Mísia: “Quando estava longe de Portugal, percebi que tinha fado dentro”

A herdeira do novo fado de Amália Rodríguez, Susana Maria Alfonso de Aguiar, mais conhecida pelo seu nome artístico, Mísia, celebra 30 anos de carreira discográfica. Por isso, a cantora lançou Animal Sentimental, um álbum e, também, um livro, que são um retrato de todos os seus sentimentos. A sua publicação completa a digressão europeia em que está a embarcar, uma digressão que começou em Portugal e chega ao Teatre Principal em Palma a 10 de setembro.

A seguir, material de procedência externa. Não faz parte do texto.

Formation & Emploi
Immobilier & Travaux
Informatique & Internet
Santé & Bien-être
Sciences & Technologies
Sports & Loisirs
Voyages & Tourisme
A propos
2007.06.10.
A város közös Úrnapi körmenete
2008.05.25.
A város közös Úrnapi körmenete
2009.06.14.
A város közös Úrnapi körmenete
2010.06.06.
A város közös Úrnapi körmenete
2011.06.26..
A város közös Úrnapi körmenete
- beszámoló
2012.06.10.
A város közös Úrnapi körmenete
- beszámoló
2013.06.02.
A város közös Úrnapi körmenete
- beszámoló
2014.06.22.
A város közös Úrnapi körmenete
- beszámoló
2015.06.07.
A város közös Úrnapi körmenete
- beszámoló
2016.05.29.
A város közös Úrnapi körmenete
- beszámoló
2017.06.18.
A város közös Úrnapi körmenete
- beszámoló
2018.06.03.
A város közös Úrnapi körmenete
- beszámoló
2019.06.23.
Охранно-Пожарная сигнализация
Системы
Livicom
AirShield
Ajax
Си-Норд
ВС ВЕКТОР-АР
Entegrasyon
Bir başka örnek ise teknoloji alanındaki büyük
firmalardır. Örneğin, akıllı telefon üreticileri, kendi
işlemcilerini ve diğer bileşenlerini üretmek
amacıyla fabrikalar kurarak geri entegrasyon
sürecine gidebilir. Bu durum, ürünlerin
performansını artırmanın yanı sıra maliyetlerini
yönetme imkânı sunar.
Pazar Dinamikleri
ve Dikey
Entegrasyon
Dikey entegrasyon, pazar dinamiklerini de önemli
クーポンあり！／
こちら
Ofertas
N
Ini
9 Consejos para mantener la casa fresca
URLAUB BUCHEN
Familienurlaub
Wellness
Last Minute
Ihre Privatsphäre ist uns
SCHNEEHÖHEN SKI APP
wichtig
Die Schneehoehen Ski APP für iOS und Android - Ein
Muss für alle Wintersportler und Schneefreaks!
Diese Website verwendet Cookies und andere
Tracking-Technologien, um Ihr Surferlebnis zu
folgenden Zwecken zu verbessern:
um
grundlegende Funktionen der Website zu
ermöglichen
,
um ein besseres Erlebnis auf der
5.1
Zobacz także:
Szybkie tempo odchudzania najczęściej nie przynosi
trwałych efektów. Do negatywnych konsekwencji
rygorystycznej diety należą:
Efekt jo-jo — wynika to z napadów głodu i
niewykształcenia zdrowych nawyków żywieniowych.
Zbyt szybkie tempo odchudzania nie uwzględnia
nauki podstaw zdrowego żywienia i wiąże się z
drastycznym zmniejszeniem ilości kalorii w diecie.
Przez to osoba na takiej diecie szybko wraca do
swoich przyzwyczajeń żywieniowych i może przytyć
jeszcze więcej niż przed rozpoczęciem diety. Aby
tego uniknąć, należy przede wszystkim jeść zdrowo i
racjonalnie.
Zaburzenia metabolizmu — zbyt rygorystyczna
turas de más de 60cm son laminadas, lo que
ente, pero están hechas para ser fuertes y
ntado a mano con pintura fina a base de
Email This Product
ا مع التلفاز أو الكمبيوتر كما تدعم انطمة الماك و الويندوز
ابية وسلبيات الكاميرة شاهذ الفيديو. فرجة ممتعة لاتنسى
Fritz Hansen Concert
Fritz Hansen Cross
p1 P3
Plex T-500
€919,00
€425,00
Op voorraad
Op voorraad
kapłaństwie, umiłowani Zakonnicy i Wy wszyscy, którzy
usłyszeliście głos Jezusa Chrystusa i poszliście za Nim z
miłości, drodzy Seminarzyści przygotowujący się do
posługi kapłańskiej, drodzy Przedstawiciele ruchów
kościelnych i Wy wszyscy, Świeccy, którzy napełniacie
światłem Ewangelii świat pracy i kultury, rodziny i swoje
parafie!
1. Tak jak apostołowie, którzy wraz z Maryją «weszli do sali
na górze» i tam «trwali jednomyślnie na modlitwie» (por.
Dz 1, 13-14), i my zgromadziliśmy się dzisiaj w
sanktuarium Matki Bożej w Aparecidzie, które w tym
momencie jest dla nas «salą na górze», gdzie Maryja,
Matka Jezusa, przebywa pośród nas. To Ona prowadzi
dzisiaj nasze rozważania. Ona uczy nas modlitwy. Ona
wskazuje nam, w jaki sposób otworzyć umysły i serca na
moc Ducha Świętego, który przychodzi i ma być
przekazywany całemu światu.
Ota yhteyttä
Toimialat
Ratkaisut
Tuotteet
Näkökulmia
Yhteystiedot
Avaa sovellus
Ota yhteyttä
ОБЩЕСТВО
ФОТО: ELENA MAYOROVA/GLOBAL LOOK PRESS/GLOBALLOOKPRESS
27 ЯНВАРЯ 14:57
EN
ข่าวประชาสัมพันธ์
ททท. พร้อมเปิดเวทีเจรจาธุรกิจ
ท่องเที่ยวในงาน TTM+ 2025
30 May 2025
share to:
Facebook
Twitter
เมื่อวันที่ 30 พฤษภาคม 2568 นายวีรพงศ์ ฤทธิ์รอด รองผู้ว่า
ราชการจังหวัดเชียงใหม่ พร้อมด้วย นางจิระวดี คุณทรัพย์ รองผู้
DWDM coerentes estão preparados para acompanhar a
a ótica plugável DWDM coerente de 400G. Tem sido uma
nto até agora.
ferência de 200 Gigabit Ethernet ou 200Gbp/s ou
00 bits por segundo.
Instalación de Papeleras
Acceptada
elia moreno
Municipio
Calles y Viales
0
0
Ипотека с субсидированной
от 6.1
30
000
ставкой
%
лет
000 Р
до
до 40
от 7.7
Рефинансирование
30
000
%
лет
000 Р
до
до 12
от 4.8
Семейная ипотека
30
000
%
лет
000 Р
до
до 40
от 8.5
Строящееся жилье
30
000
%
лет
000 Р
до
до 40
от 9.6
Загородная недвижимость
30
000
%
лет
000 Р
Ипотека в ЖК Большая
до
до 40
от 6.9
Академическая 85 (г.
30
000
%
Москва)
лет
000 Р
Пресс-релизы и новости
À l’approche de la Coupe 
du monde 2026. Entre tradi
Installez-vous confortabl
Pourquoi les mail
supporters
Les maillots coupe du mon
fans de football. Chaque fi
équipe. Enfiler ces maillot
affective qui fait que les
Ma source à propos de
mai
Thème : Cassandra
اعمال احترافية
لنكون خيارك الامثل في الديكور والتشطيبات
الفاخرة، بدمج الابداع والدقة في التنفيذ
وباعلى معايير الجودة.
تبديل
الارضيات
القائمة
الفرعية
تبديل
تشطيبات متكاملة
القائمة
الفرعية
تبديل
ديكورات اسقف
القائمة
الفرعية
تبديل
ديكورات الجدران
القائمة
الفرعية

O animal sentimental é um conceito que engloba “a capacidade que algumas pessoas têm de sentir muito e intensamente, nem todos são assim”, explica a cantora. Este é o nome que ele escolheu para seu novo trabalho, no qual ele mostra seus sentimentos mais íntimos. “Sou uma pessoa muito sensível ao que me rodeia, poder sentir a vida, as coisas bonitas e as que não são, é isso que sempre veio me salvar nos momentos difíceis”, explica a artista.

Comemoração

O novo álbum e livro autobiográfico que ele publicou comemora seus 30 anos de carreira. Os dois se complementam, os capítulos estão em sintonia com as músicas do álbum, que inclui músicas para as quais fez arranjos. “Tenho o meu próprio universo e vou fazendo e desfazendo, sou como um oleiro que cria as suas próprias obras e depois as quebra para criá-las novamente, é o mesmo material”, diz Mísia.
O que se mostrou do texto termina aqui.